Copy nothing but the text: repeat each entry exactly and drop the images.

***** Input *****

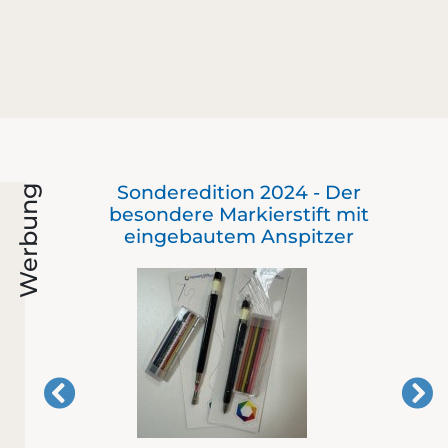
as
Sonderedition 2024 - Der
Werbung
besondere Markierstift mit
eingebautem Anspitzer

*****

* [Task solution]:
as
Sonderedition 2024 - Der
Werbung
besondere Markierstift mit
eingebautem Anspitzer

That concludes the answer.